Write the entries out again exactly as they stand, but without the pictures.

====== RECORD SET ======

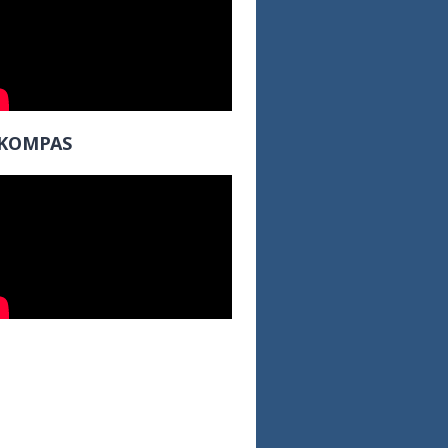
KOMPAS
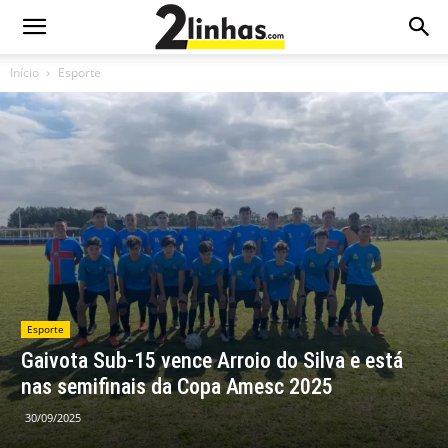
Início
Esporte
Esporte
Gaivota Sub-15 vence Arroio do Silva e está
nas semifinais da Copa Amesc 2025
30/09/2025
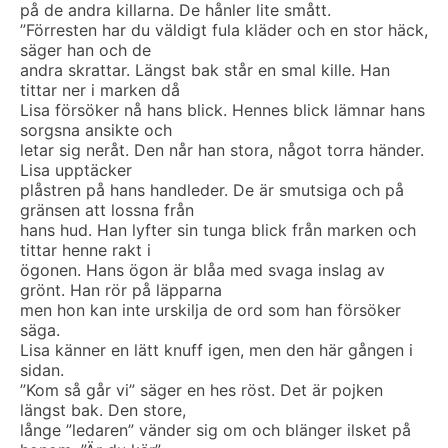
på de andra killarna. De hånler lite smått.
”Förresten har du väldigt fula kläder och en stor häck,
säger han och de
andra skrattar. Längst bak står en smal kille. Han
tittar ner i marken då
Lisa försöker nå hans blick. Hennes blick lämnar hans
sorgsna ansikte och
letar sig neråt. Den når han stora, något torra händer.
Lisa upptäcker
plåstren på hans handleder. De är smutsiga och på
gränsen att lossna från
hans hud. Han lyfter sin tunga blick från marken och
tittar henne rakt i
ögonen. Hans ögon är blåa med svaga inslag av
grönt. Han rör på läpparna
men hon kan inte urskilja de ord som han försöker
säga.
Lisa känner en lätt knuff igen, men den här gången i
sidan.
”Kom så går vi” säger en hes röst. Det är pojken
längst bak. Den store,
långe ”ledaren” vänder sig om och blänger ilsket på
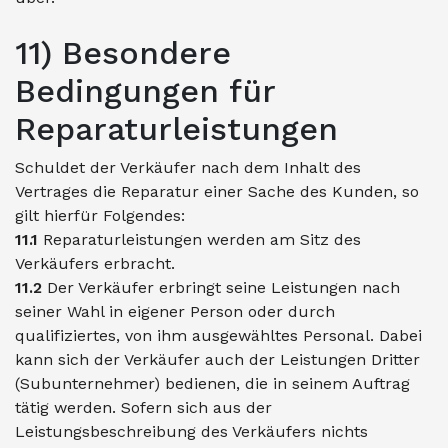
11) Besondere
Bedingungen für
Reparaturleistungen
Schuldet der Verkäufer nach dem Inhalt des
Vertrages die Reparatur einer Sache des Kunden, so
gilt hierfür Folgendes:
11.1
Reparaturleistungen werden am Sitz des
Verkäufers erbracht.
11.2
Der Verkäufer erbringt seine Leistungen nach
seiner Wahl in eigener Person oder durch
qualifiziertes, von ihm ausgewähltes Personal. Dabei
kann sich der Verkäufer auch der Leistungen Dritter
(Subunternehmer) bedienen, die in seinem Auftrag
tätig werden. Sofern sich aus der
Leistungsbeschreibung des Verkäufers nichts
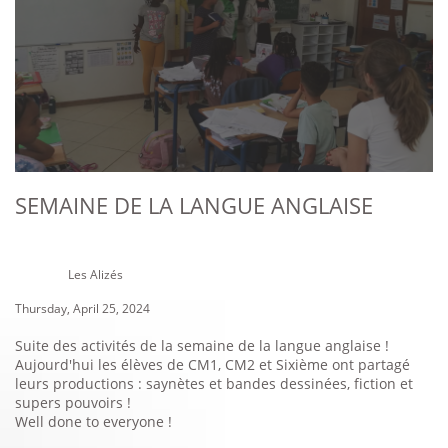
SEMAINE DE LA LANGUE ANGLAISE
Les Alizés
Thursday, April 25, 2024
Suite des activités de la semaine de la langue anglaise !
Aujourd'hui les élèves de CM1, CM2 et Sixième ont partagé
leurs productions : saynètes et bandes dessinées, fiction et
supers pouvoirs !
Well done to everyone !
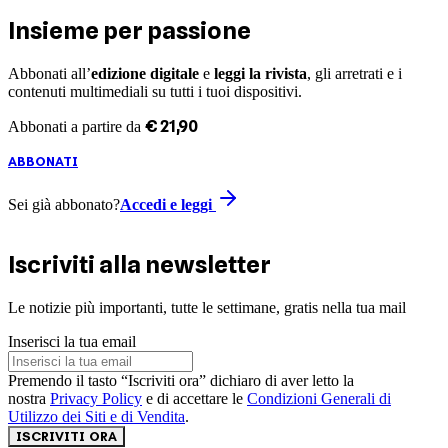
Insieme per passione
Abbonati all’
edizione digitale
e
leggi la rivista
, gli arretrati e i
contenuti multimediali su tutti i tuoi dispositivi.
€
21
,
90
Abbonati a partire da
ABBONATI
Sei già abbonato?
Accedi e leggi
Iscriviti alla newsletter
Le notizie più importanti, tutte le settimane, gratis nella tua mail
Inserisci la tua email
Premendo il tasto “Iscriviti ora” dichiaro di aver letto la
nostra
Privacy Policy
e di accettare le
Condizioni Generali di
Utilizzo dei Siti e di Vendita
.
ISCRIVITI ORA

======

**YOUR SOLUTION**
KOMPAS
Início
Esporte
Esporte
Gaivota Sub-15 vence Arroio do Silva e está
nas semifinais da Copa Amesc 2025
30/09/2025
på de andra killarna. De hånler lite smått.
”Förresten har du väldigt fula kläder och en stor häck,
säger han och de
andra skrattar. Längst bak står en smal kille. Han
tittar ner i marken då
Lisa försöker nå hans blick. Hennes blick lämnar hans
sorgsna ansikte och
letar sig neråt. Den når han stora, något torra händer.
Lisa upptäcker
plåstren på hans handleder. De är smutsiga och på
gränsen att lossna från
hans hud. Han lyfter sin tunga blick från marken och
tittar henne rakt i
ögonen. Hans ögon är blåa med svaga inslag av
grönt. Han rör på läpparna
men hon kan inte urskilja de ord som han försöker
säga.
Lisa känner en lätt knuff igen, men den här gången i
sidan.
”Kom så går vi” säger en hes röst. Det är pojken
längst bak. Den store,
långe ”ledaren” vänder sig om och blänger ilsket på
11) Besondere
Bedingungen für
Reparaturleistungen
Schuldet der Verkäufer nach dem Inhalt des
Vertrages die Reparatur einer Sache des Kunden, so
gilt hierfür Folgendes:
11.1
Reparaturleistungen werden am Sitz des
Verkäufers erbracht.
11.2
Der Verkäufer erbringt seine Leistungen nach
seiner Wahl in eigener Person oder durch
qualifiziertes, von ihm ausgewähltes Personal. Dabei
kann sich der Verkäufer auch der Leistungen Dritter
(Subunternehmer) bedienen, die in seinem Auftrag
tätig werden. Sofern sich aus der
Leistungsbeschreibung des Verkäufers nichts
SEMAINE DE LA LANGUE ANGLAISE
Les Alizés
Thursday, April 25, 2024
Suite des activités de la semaine de la langue anglaise !
Aujourd'hui les élèves de CM1, CM2 et Sixième ont partagé
leurs productions : saynètes et bandes dessinées, fiction et
supers pouvoirs !
Well done to everyone !
Insieme per passione
Abbonati all’
edizione digitale
e
leggi la rivista
, gli arretrati e i
contenuti multimediali su tutti i tuoi dispositivi.
€
21
,
90
Abbonati a partire da
ABBONATI
Sei già abbonato?
Accedi e leggi
Iscriviti alla newsletter
Le notizie più importanti, tutte le settimane, gratis nella tua mail
Inserisci la tua email
Premendo il tasto “Iscriviti ora” dichiaro di aver letto la
nostra
Privacy Policy
e di accettare le
Condizioni Generali di
Utilizzo dei Siti e di Vendita
.
ISCRIVITI ORA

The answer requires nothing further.